# Task objective
The answer must consist only of the lines in the records below from the line with "Әңгіме барысында цифрлық" to the line with "新しい八郎湖の環境学習事業がスタートしました", both included, copied word for word with every picture left out.

# Extracted records
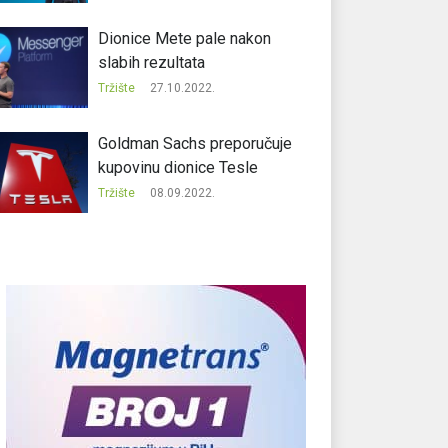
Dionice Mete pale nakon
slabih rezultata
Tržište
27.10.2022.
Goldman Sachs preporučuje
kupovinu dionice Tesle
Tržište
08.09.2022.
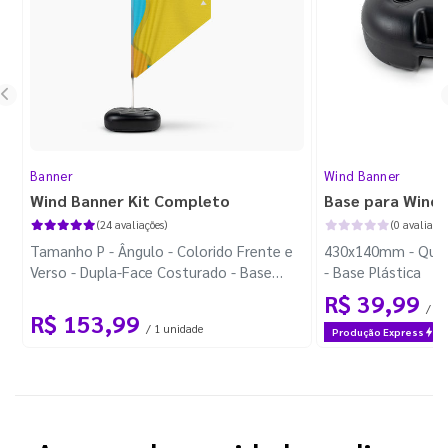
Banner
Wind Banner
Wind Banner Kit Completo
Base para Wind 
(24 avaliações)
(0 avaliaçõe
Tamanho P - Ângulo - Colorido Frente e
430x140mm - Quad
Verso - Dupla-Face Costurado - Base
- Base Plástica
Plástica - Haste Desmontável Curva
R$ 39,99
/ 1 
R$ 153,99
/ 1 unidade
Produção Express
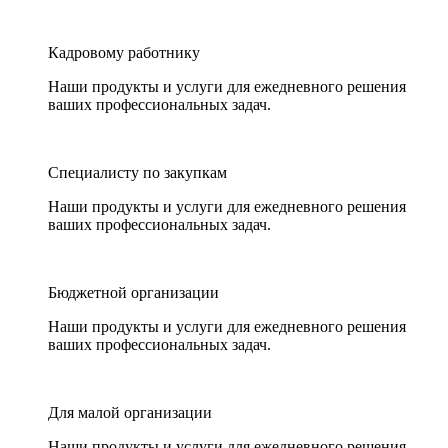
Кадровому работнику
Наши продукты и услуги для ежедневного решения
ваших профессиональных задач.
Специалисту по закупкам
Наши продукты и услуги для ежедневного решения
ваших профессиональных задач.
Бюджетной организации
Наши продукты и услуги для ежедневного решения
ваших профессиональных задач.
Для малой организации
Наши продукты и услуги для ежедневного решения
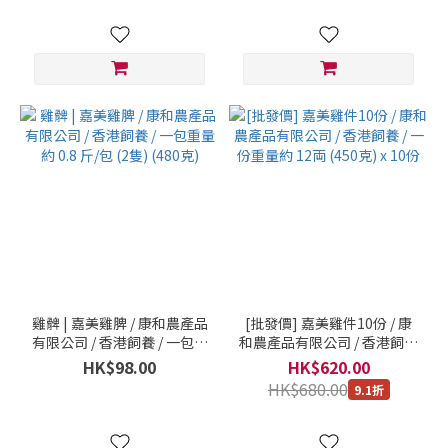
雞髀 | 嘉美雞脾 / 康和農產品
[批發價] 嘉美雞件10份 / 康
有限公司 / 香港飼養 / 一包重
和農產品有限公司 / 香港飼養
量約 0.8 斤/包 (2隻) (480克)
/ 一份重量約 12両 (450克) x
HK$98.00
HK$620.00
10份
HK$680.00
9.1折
--
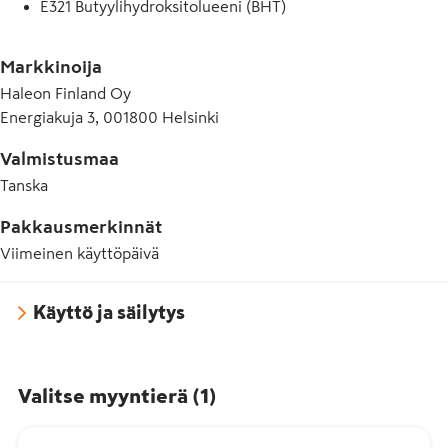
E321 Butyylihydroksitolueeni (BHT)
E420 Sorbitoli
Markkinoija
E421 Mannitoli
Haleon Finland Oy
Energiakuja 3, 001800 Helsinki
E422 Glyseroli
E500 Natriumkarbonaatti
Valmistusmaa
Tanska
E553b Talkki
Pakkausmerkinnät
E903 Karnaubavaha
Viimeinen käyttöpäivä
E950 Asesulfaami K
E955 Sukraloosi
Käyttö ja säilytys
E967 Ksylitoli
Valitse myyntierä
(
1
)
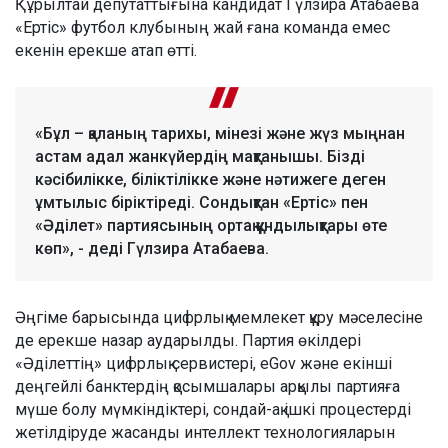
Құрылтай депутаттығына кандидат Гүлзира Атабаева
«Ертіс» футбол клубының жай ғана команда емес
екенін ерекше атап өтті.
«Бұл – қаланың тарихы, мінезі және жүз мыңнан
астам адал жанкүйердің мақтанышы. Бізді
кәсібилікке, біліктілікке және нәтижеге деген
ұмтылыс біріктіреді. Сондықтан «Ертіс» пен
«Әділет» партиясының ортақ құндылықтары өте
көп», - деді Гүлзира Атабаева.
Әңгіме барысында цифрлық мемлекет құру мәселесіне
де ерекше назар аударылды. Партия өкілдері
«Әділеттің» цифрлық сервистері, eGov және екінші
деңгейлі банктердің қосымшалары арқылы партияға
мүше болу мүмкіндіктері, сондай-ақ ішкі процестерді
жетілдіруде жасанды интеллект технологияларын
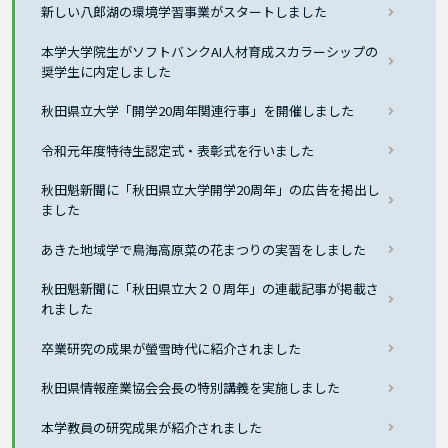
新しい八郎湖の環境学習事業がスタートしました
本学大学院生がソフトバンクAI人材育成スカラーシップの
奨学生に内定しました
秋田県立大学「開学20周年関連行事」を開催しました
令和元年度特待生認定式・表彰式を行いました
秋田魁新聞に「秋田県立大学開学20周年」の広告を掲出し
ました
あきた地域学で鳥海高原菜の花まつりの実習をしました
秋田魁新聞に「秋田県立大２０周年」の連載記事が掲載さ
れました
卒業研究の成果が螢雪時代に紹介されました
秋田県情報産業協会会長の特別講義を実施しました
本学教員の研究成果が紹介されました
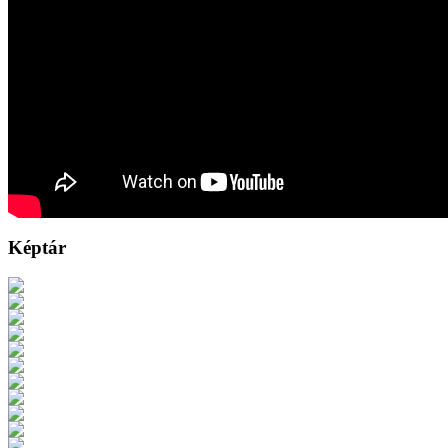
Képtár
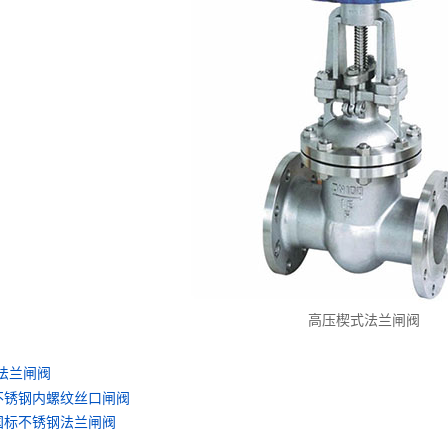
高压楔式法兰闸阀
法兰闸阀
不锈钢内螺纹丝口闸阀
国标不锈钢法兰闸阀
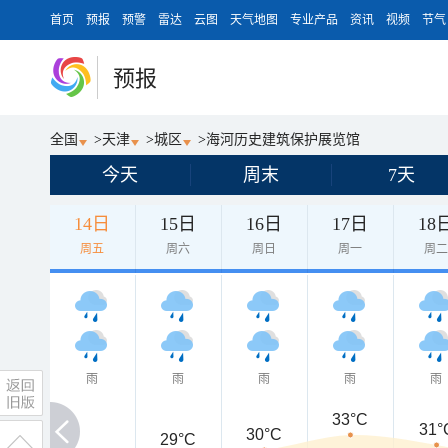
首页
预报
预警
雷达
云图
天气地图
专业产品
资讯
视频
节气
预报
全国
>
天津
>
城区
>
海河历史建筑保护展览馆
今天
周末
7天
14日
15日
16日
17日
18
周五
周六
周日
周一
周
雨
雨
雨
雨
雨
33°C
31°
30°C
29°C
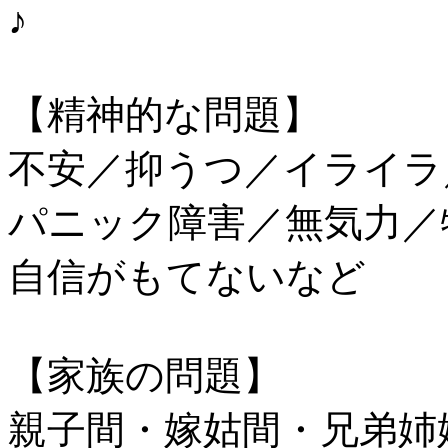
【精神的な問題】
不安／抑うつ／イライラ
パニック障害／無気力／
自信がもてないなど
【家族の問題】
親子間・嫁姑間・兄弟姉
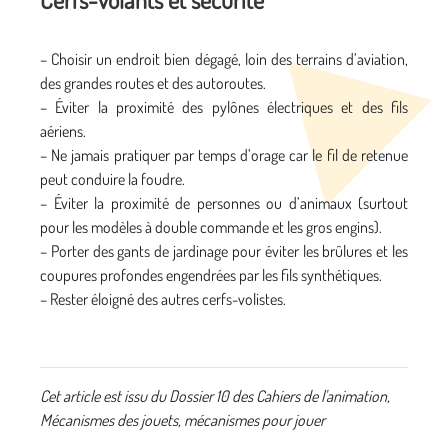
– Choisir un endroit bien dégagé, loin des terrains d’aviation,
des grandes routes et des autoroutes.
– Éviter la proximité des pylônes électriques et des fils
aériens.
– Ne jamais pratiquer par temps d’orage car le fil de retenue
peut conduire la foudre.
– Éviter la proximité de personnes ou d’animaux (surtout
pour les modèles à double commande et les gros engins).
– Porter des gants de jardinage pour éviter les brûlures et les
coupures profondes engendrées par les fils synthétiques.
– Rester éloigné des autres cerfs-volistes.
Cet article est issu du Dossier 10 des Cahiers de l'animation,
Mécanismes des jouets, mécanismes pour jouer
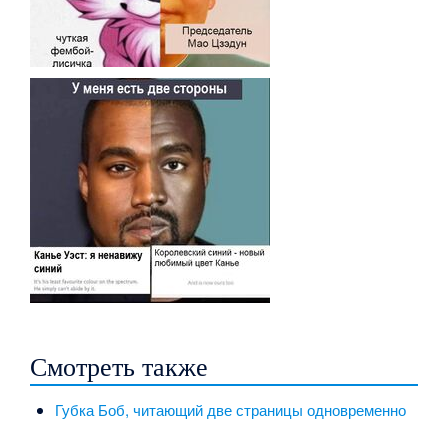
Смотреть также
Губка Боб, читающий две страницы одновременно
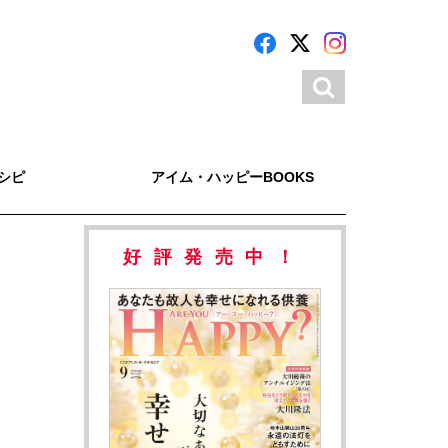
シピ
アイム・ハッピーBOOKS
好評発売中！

# Result for this exercise
Әңгіме барысында цифрлық мемлекет құру мәселесіне
де ерекше назар аударылды. Партия өкілдері
«Әділеттің» цифрлық сервистері, eGov және екінші
деңгейлі банктердің қосымшалары арқылы партияға
мүше болу мүмкіндіктері, сондай-ақ ішкі процестерді
жетілдіруде жасанды интеллект технологияларын
新しい八郎湖の環境学習事業がスタートしました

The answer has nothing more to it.